Whether relocating to your hometown or a new city, transitioning out of the known lifestyle of the military into an uncertain way of life has inherent risks. Though it is important to evaluate the risks involved with a major change, it is more important to discern what the will of God is for you. Esther was willing to accept the risks associated with her Jewish roots. She believed her place in the palace, at that time, was for a purpose greater than herself.
When has thinking “I thought things would be different” fueled discontent in your life? How did you navigate that season of life?
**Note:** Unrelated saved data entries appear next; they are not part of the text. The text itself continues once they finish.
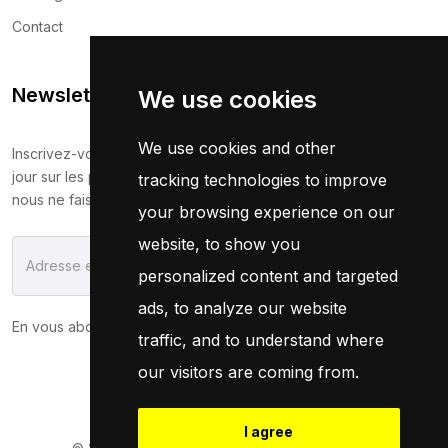
Contact
Newsletter
We use cookies
We use cookies and other
Inscrivez-vous maintenant pour recevoir les dernières mises à
jour sur les promotions et les coupons. Ne vous inquiétez pas,
tracking technologies to improve
nous ne faisons pas de spam !
your browsing experience on our
website, to show you
S'Abonner
personalized content and targeted
ads, to analyze our website
En vous abonnant, vous acceptez notre
Politique
traffic, and to understand where
our visitors are coming from.
I agree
Lord, thank you for the gift of life. Thank you for the circumstances that have brought me to this place. Help me trust that I am exactly where I am meant to be. Amen.
A Brave Choice Remembered
Now the rest of the Jews who were in the king’s provinces also gathered to defend their lives, and got relief from their enemies and killed 75,000 of those who hated them, but they laid no hands on the plunder. This was on the thirteenth day of the month of Adar, and on the fourteenth day they rested and made that a day of feasting and gladness. But the Jews who were in Susa gathered on the thirteenth day and on the fourteenth, and rested on the fifteenth day, making that a day of feasting and gladness. Therefore the Jews of the villages, who live in the rural towns, hold the fourteenth day of the month of Adar as a day for gladness and feasting, as a holiday, and as a day on which they send gifts of food to one another.-Esther 9:16-19
“Brenda, you are part of our institutional history,” were the unforgettable words spoken to me about my involvement in a military organization. At forty years old, I was just told I was historical. Now, I could have interpreted the words to mean I was a relic whose time had passed, but I choose to accept the affirmation for my earlier decision to participate wholeheartedly in an organization I valued. I was part of a leadership team whose contributions over the years had been institutionalized to the extent that they would continue to make a positive difference for those who would follow.
Esther was still a young woman when she made the choice to put her life at risk, identify with her people, and confront her enemy. Her action resulted in the Jewish people celebrating a victory over potential destruction, which they then institutionalized. Jews still commemorate Esther’s choice in the festival of Purim. Esther 9:27–29 makes the celebration of this event a holy obligation, not just an optional observance, from that time forward. Jews worldwide maintain their obligation to celebrate Purim as days when God gave them relief from their enemies, turned their sorrow into gladness, and their mourning into joy.
What would have happened if Esther’s choice had been different? Her circumstances forced a choice between saving her people and protecting herself. God might have raised up someone else to bring deliverance and we would not remember her. But she made a hard and wise choice in an uncertain season.
Each season of life brings opportunities to make contributions that benefit others. I must weigh my decisions today in light of the consequences of tomorrow, both for others and for myself. Only God knows if the seasons to follow will validate my choices of today.
We celebrate Esther’s choice to identify with God’s people. The most important choice we can make is to identify ourselves with God’s people by accepting Jesus as our Savior. That choice will make a difference in every season of life. Now, that is something to celebrate!
How have you seen choices someone made as a young woman affect them in a negative or positive way in later years? What can you learn from such examples? What has God done for you in this season of your life that you can celebrate?
Lord, help me make wise choices today that will have a positive impact on the future. Make me brave in every season of life. Amen.